A senior US Defence Department official was in Beijing negotiating the resumption, the sources said.

'We are ready to engage China and now we're waiting to see what Beijing will agree to,' a senior Pentagon official said. A formal announcement is expected soon, after the official returns to Washington this week.

According to another US military source, Washington would propose restarting strategic defence consultations and meetings at the secretary and assistant-secretary level.

A resumption would signal a further significant improvement in Sino-US relations. All military exchanges were suspended by the Pentagon after the Hainan incident in April in which a US spy plane and a Chinese fighter collided, forcing the American plane to land on the southern island. The American crew was held for 11 days. The Chinese pilot died.

The Pentagon ordered all US military contacts with China, including social gatherings, to be reviewed on a case-by-case basis.

According to the Pentagon official, the US wants to get exchanges back to the pre-2000 levels.

However, the resumption of exchanges may not include middle to low-level encounters such as troop manoeuvres and medical operations as in the past. The Pentagon believed these exchanges improved the operational capability of the Chinese military, the military source said.

The planned resumption had been helped by China's support of the US-led war on terrorism after the terrorist attacks on September 11, the source said.

The attacks had helped shift thinking among many at the Pentagon, who previously did not want any contact with the Chinese military, particularly Deputy Defence Secretary Paul Wolfowitz, one of China's harshest critics. 'September 11 changed everything. People now see the value of having a strategic dialogue with China,' the source said.

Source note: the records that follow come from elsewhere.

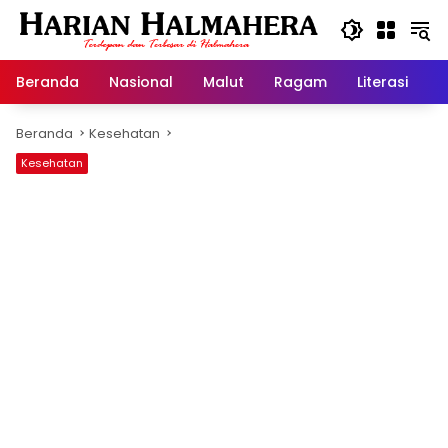
Langsung
ke
konten
Beranda
Nasional
Malut
Ragam
Literasi
H
Beranda
Kesehatan
Kesehatan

In late September, Chinese security experts met US officials to share intelligence on the al-Qaeda terrorist network.

Last Friday, Vice-Foreign Minister Wang Guangya met US Undersecretary of State John Bolton to discuss arms control. And at the weekend, the US 7th Fleet battle group made a port call in Hong Kong.

Today, US ambassador-at-large Francis Taylor will meet Vice-Foreign Ministers Li Zhaoxing and Wang Yi, and PLA Deputy Chief of Staff Xiong Guangkai for two days of talks on the war against terrorism.